▶ _Instructions for the task_: Lines with the word "https" in them must be copied from the records below.

[Items listed in a dataset]
»»

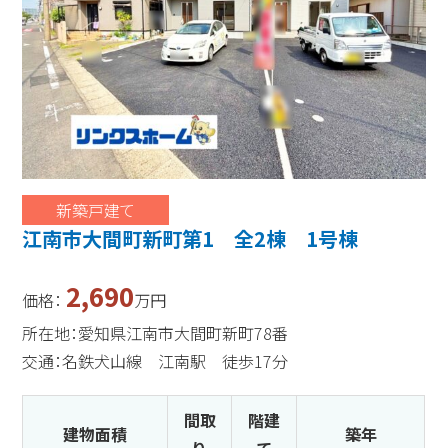
新築戸建て
江南市大間町新町第1 全2棟 1号棟
2,690
価格：
万円
所在地：愛知県江南市大間町新町78番
交通：名鉄犬山線 江南駅 徒歩17分
間取
階建
建物面積
築年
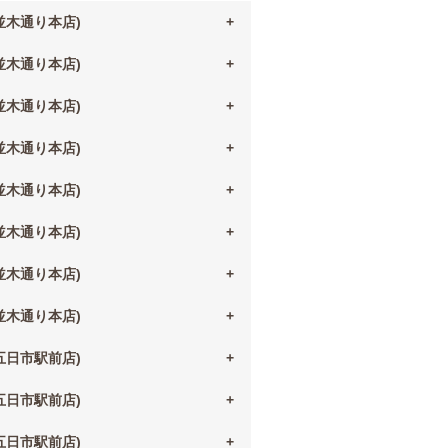
(並木通り本店)
(並木通り本店)
(並木通り本店)
(並木通り本店)
(並木通り本店)
(並木通り本店)
(並木通り本店)
(並木通り本店)
(五日市駅前店)
(五日市駅前店)
(五日市駅前店)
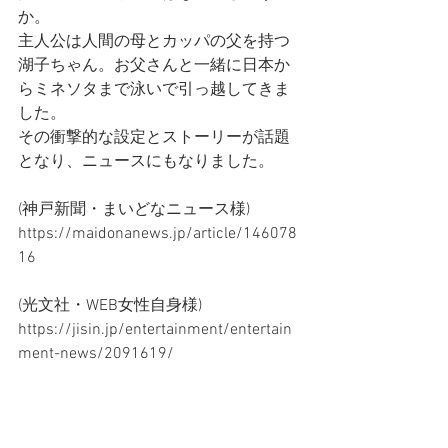
か。
主人公は人間の母とカッパの父を持つ
湖子ちゃん。お父さんと一緒に日本か
らミネソタまで泳いで引っ越してきま
した。
その衝撃的な設定とストーリーが話題
となり、ニュースにもなりました。
(神戸新聞・まいどなニュース様)
https://maidonanews.jp/article/146078
16
(光文社・WEB女性自身様)
https://jisin.jp/entertainment/entertain
ment-news/2091619/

««

▶ _Solved problem_:
https://maidonanews.jp/article/146078
https://jisin.jp/entertainment/entertain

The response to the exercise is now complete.